Even though the trajectory-tracking performance produced by the passive position controller is very good, the aROWAS system should also provide flexible walking patterns to encourage active user participation. A trajectory-tracking approach, although often implemented as the basic movement controller in rehabilitation robotics, has limited rehabilitation outcomes (Hornby et al., 2008). The passive position-tracking method guides the patient's lower limbs to move along fixed paths that are similar to the pattern of normal walking (Colombo et al., 2000). However, such a stiff position controller creates the possibility that patients will not use enough physical effort during gait training (Marchal-Crespo and Reinkensmeyer, 2009). The metabolic costs and the muscle responses in the hip flexors have been reported to be significantly lower during passive robotic gait training than those during therapist-assisted walking (Israel et al., 2006). Passive training has also been reported to result in reduced volitional physical effort, and also interfered with motor relearning (Marchal-Crespo and Reinkensmeyer, 2009). To encourage patients to participate actively in gait training, the aROWAS system should therefore provide flexible movement, which might enhance interlimb neural coupling and promote gait restoration (Kaupp et al., 2018).

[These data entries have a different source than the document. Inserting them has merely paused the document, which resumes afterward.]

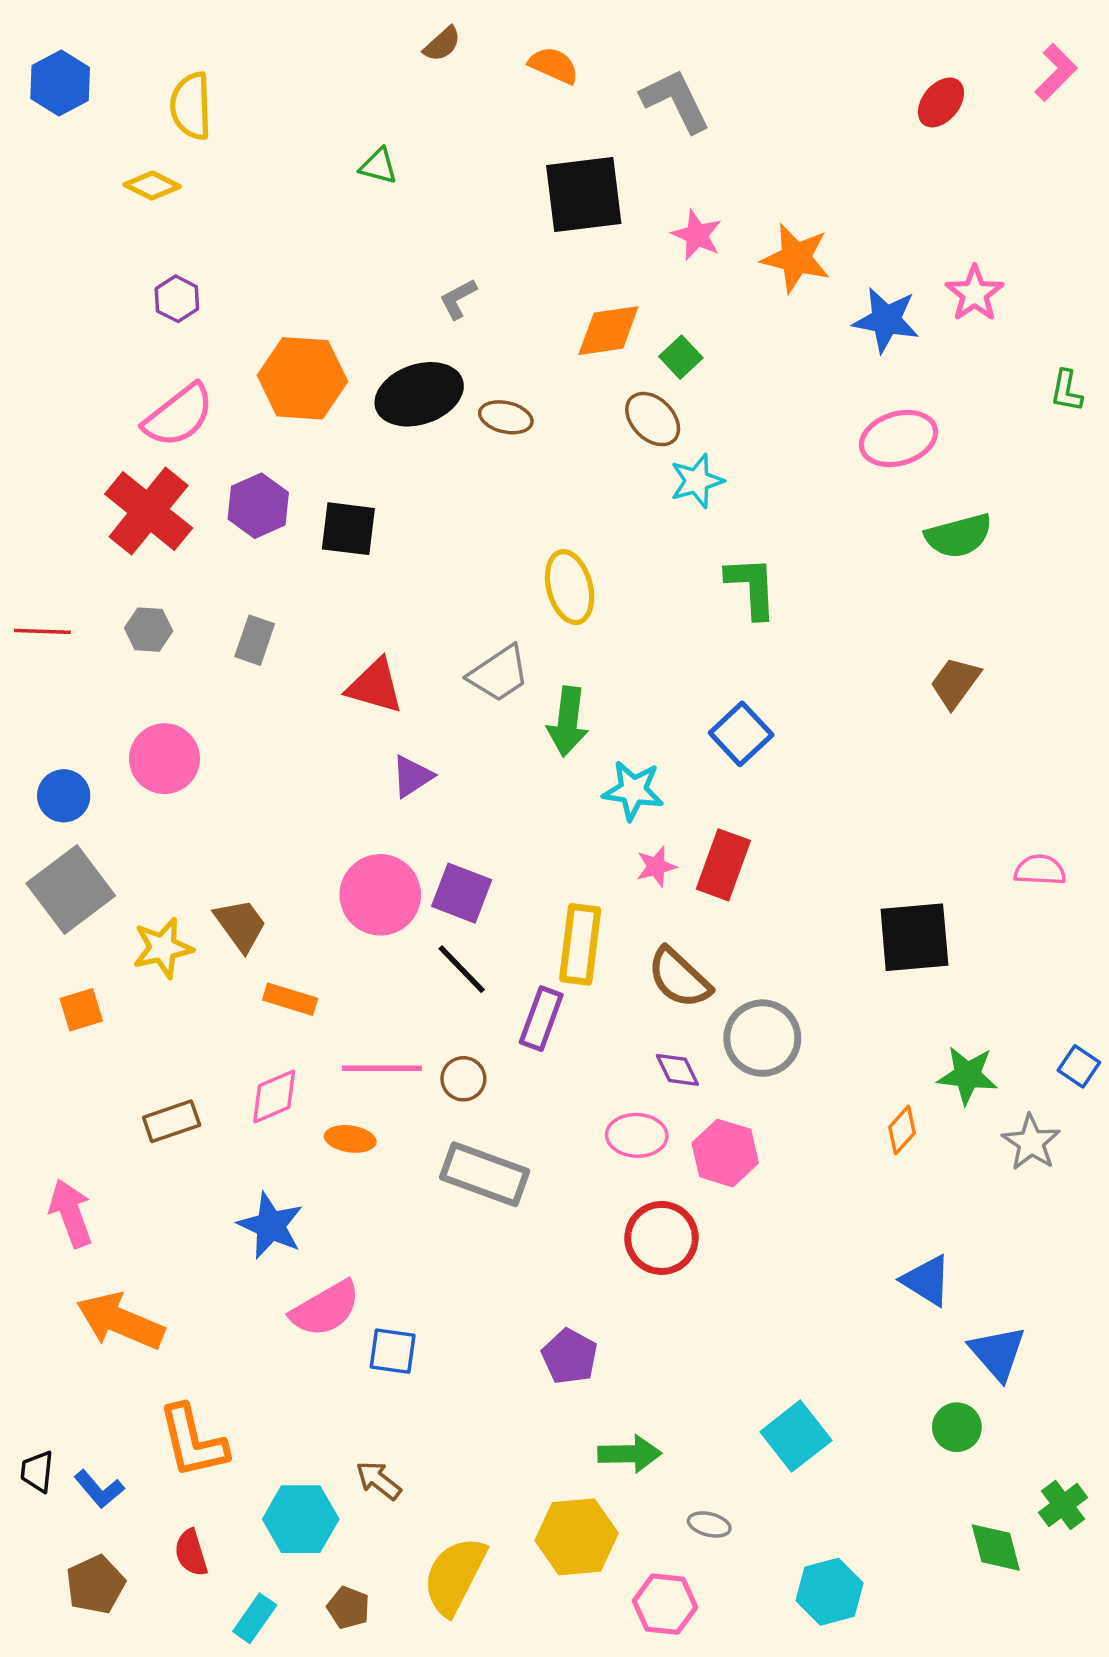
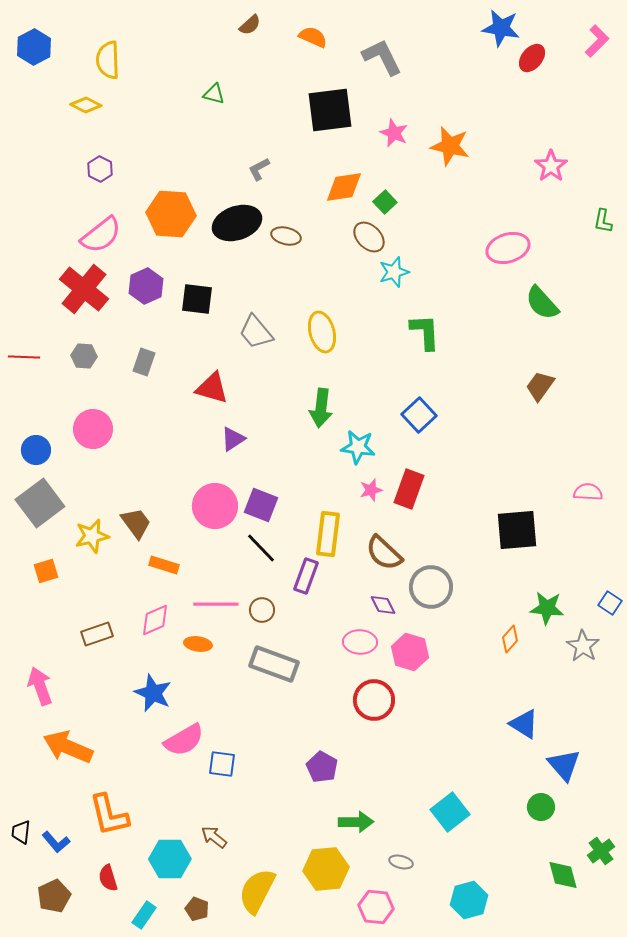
blue star: (886, 320) -> (501, 28), moved
green semicircle: (959, 536) -> (542, 303), turned 63
gray trapezoid: (499, 674) -> (256, 332), moved, turned 84

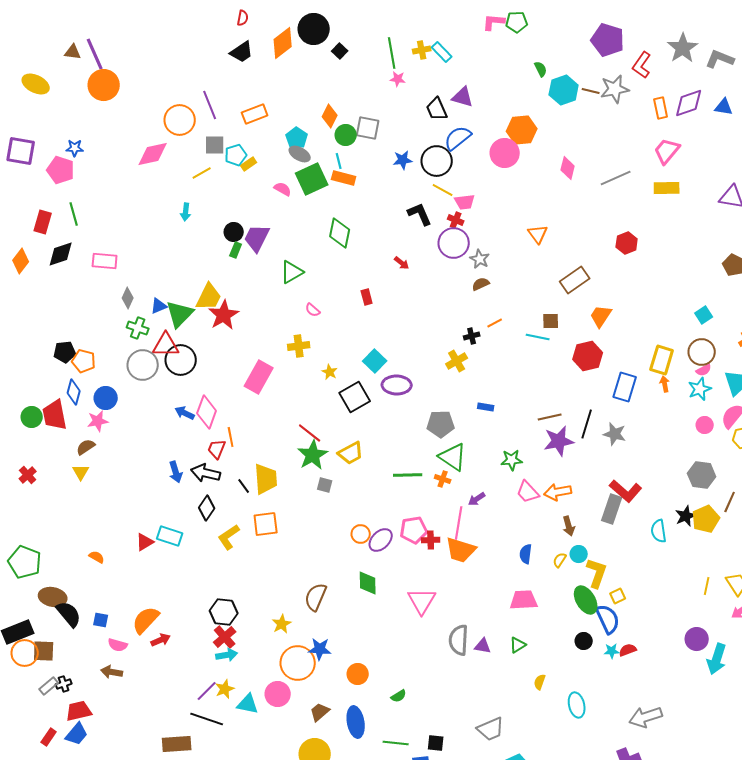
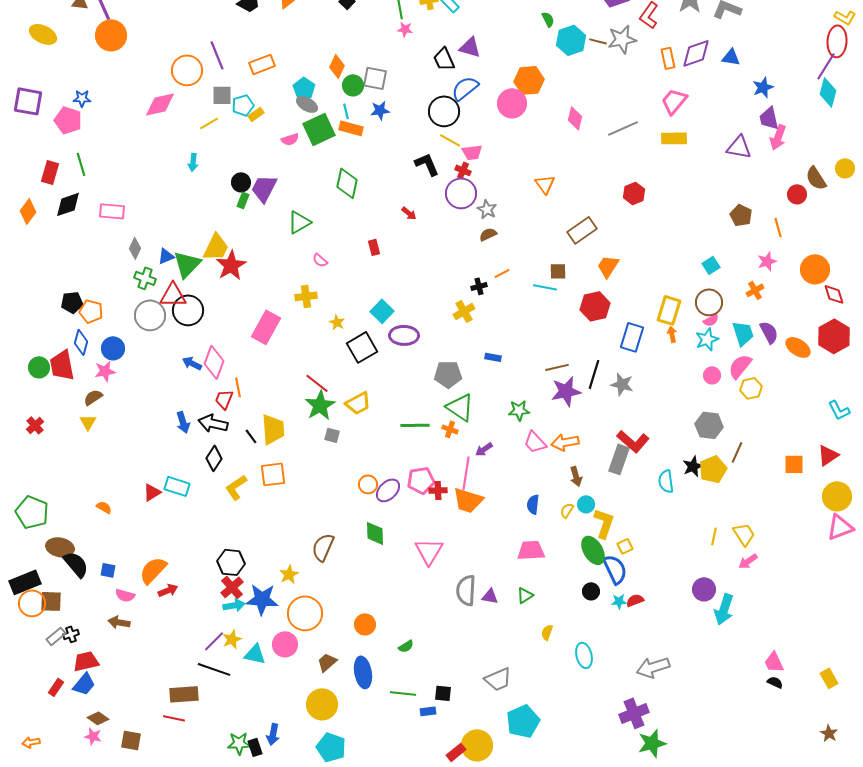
blue star: (403, 160) -> (380, 110), moved
pink semicircle: (283, 189) -> (290, 139), turned 132
blue star: (320, 649) -> (262, 599), moved, size x1.4

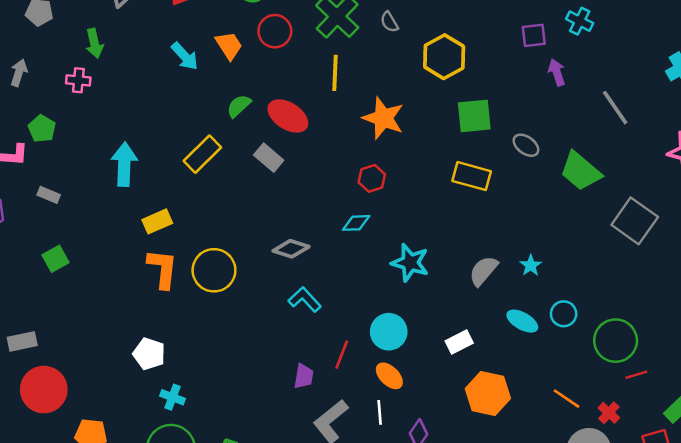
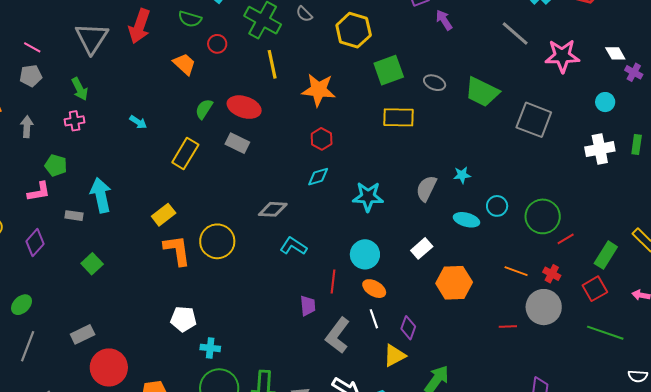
red circle: (275, 31) -> (217, 44), size x0.7
cyan arrow: (185, 56) -> (138, 122), moved, size x0.7
gray line: (615, 108) -> (515, 33), moved
cyan arrow: (124, 164) -> (101, 195), moved
cyan star: (531, 265) -> (462, 175), turned -30

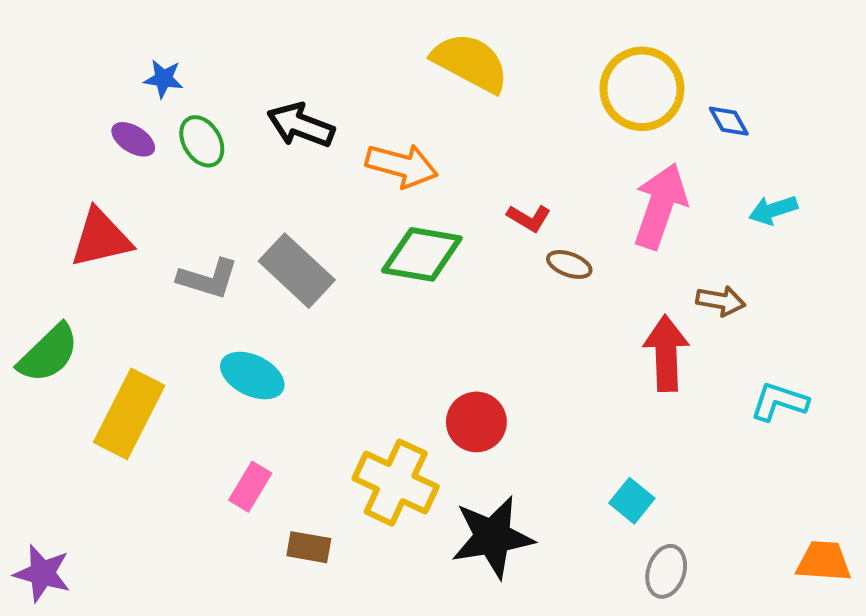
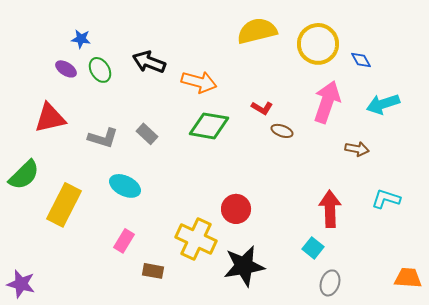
yellow semicircle: (470, 63) -> (257, 31), moved, turned -42
cyan arrow: (773, 210) -> (383, 104), size x1.4
gray rectangle: (297, 271) -> (147, 134), size x0.6
red arrow: (666, 353) -> (330, 209), moved

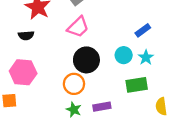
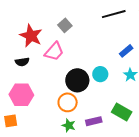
pink trapezoid: (78, 27) -> (54, 52), moved
cyan circle: (124, 55) -> (100, 74), moved
green rectangle: (137, 85) -> (122, 112), moved, turned 42

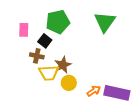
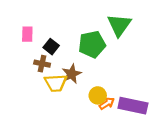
green pentagon: (58, 22) -> (92, 44), moved
yellow circle: (69, 83) -> (98, 95), moved

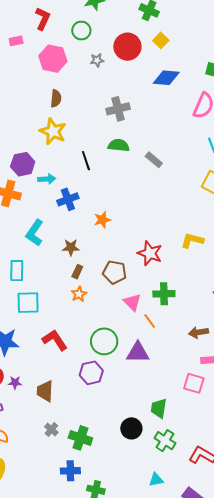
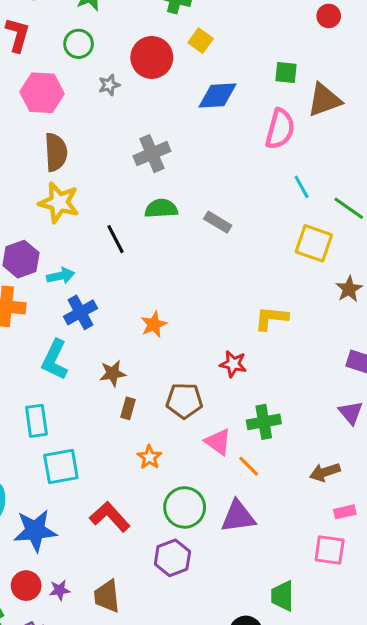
brown semicircle: (56, 98) -> (56, 152), size x1.4
blue cross: (68, 199) -> (81, 312), moved
yellow L-shape: (192, 240) -> (271, 318), moved
red star: (150, 253) -> (233, 364), size x0.7
orange star: (79, 294) -> (149, 457), moved

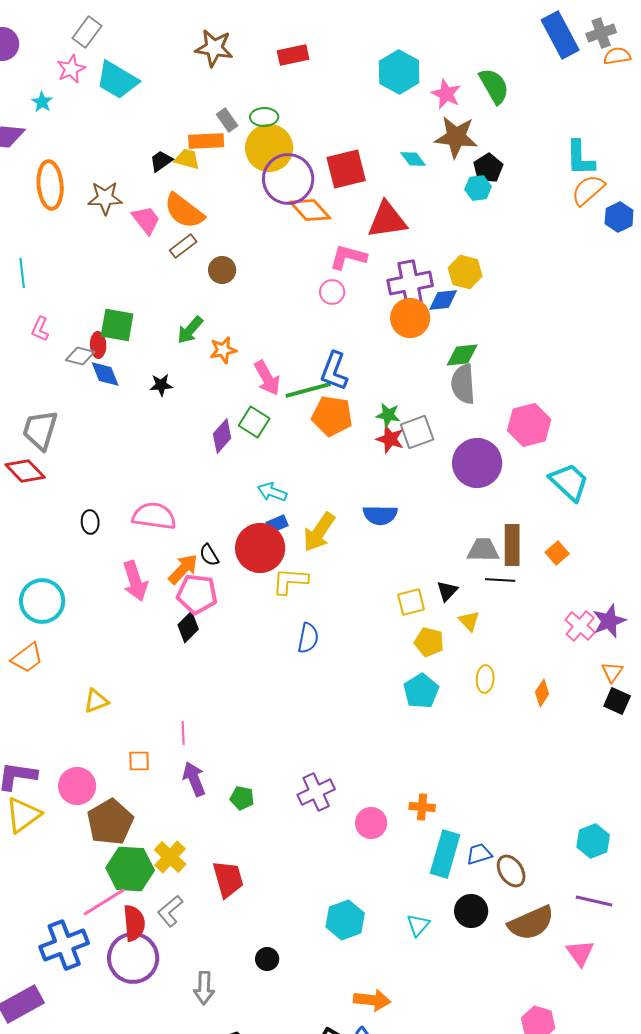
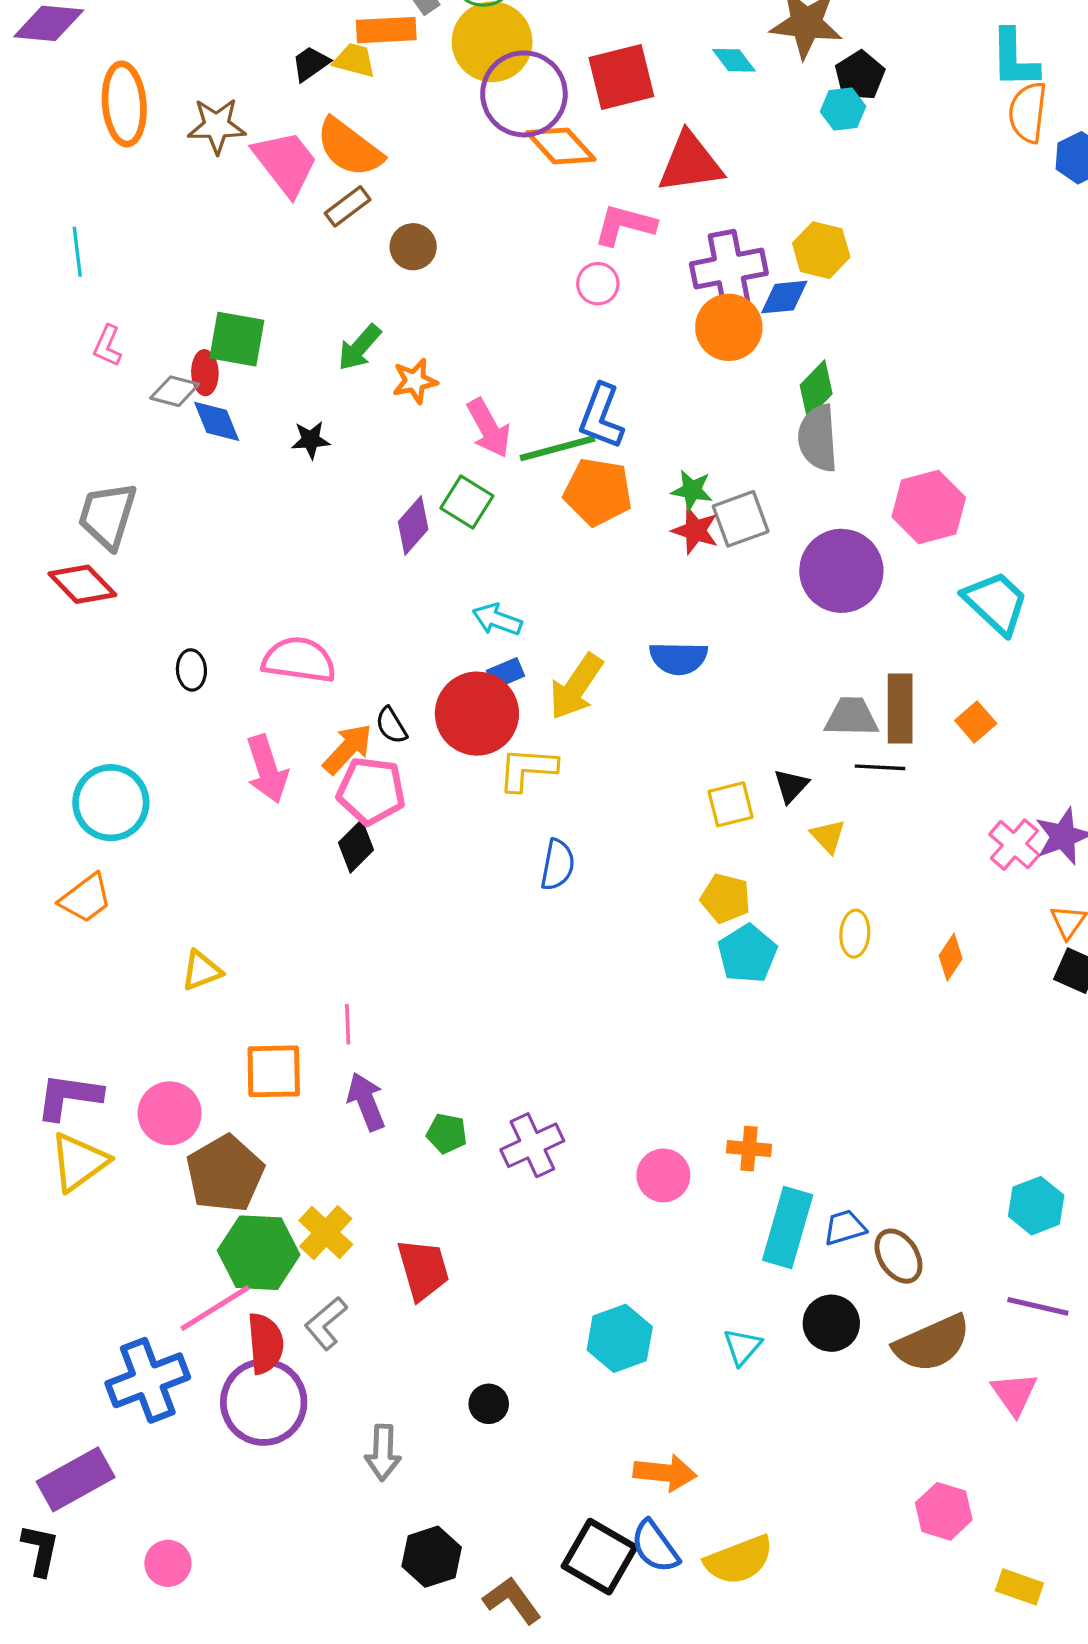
orange semicircle: (588, 190) -> (1028, 112), turned -42
pink trapezoid: (146, 220) -> (285, 163), size x1.4
green diamond: (462, 355) -> (816, 389), turned -40
yellow pentagon: (429, 642) -> (725, 898), moved
orange square: (139, 761) -> (274, 1071), size x1.6
purple cross: (316, 792) -> (532, 1145), moved

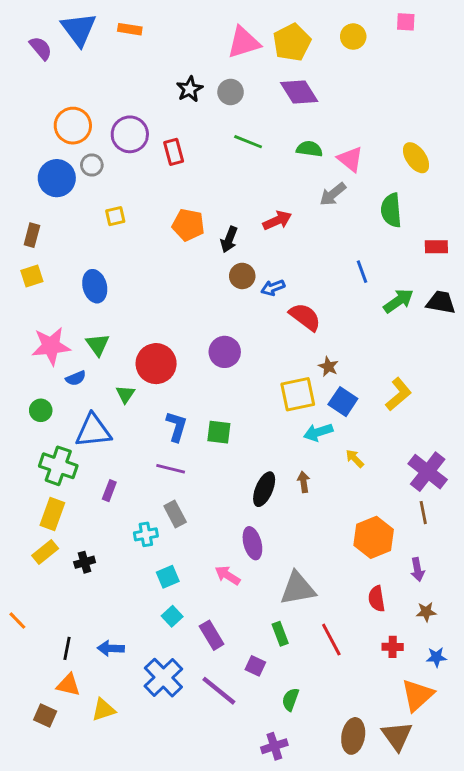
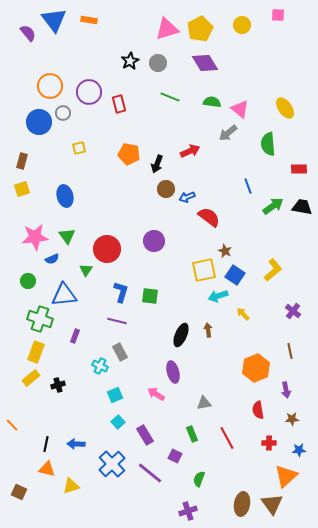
purple cross: (428, 472) -> (293, 311), moved, size x0.6
cyan cross: (146, 534) -> (100, 366), turned 35
gray triangle: (298, 588) -> (204, 403), size x0.6
brown square: (45, 716) -> (19, 492), moved

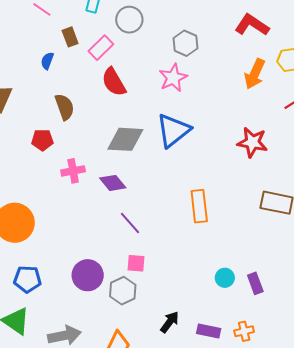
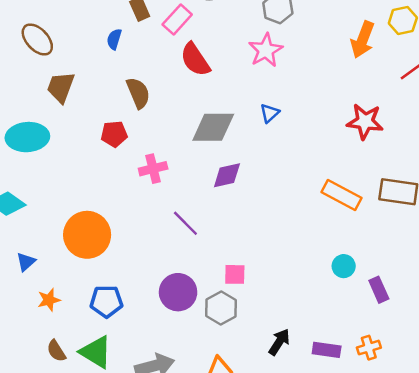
blue triangle: (173, 130) -> (270, 113), size x0.5
purple diamond: (113, 183) -> (227, 175), moved, turned -60
orange rectangle: (199, 206) -> (342, 195), moved, turned -52
purple line: (130, 223) -> (185, 223), moved
cyan circle: (225, 278) -> (344, 266), moved

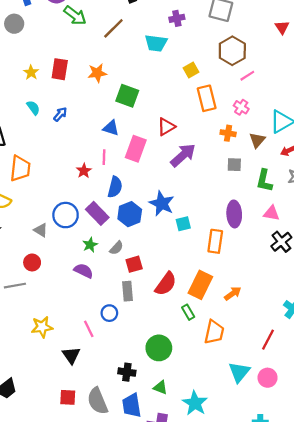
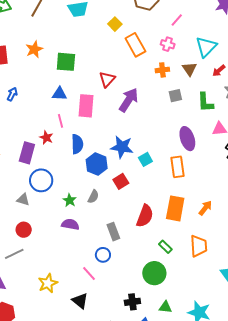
pink line: (247, 76) -> (177, 20), moved
purple rectangle: (97, 213) -> (27, 153), moved, turned 75
red square: (134, 264) -> (121, 181), moved
green rectangle: (188, 312) -> (165, 247), moved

Several control approaches have been extensively investigated for generating flexible movement (Cao et al., 2014), including patient-cooperative strategies (Jezernik and Morari, 2002; Riener et al., 2005), disturbance and/or force observers (Murakami et al., 1993; Oh et al., 2014; Ugurlu et al., 2015), and path-control algorithms (Duschau-Wicke et al., 2010; Krishnan et al., 2012; Schück et al., 2012). To produce patient-cooperative robotic gait training, preliminary studies focused on adapting the gait pattern according to how the robot and the user interacted (Jezernik and Morari, 2002; Riener et al., 2005). By modifying the elastic and viscous coefficients, the robotic systems generated different impedances in reaction to the users' voluntary movements (Riener et al., 2005). This approach only allowed joint-angle deviations from the active force produced by the user (Jezernik and Morari, 2002; Riener et al., 2005). Therefore, subsequent research next focused on accurate interaction forces between the users and robots, and force/torque sensors were often adopted. However, due to the influence of the horizontal ground-reaction force, the measured interaction force between the users and the robots was only a rough estimate, especially during the stance phase (Riener et al., 2005). In power-assisted robotics, the active force from the user is the key piece of information because it guides how much torque the drive should produce to achieve the required assistance (Oh et al., 2015). To avoid the use of force sensors, which are usually fragile and costly (Capurso et al., 2017), disturbance and/or force observers were developed to estimate external forces (Murakami et al., 1993; Oh et al., 2014), and were also validated in assistive robotic exoskeletons (Ugurlu et al., 2015).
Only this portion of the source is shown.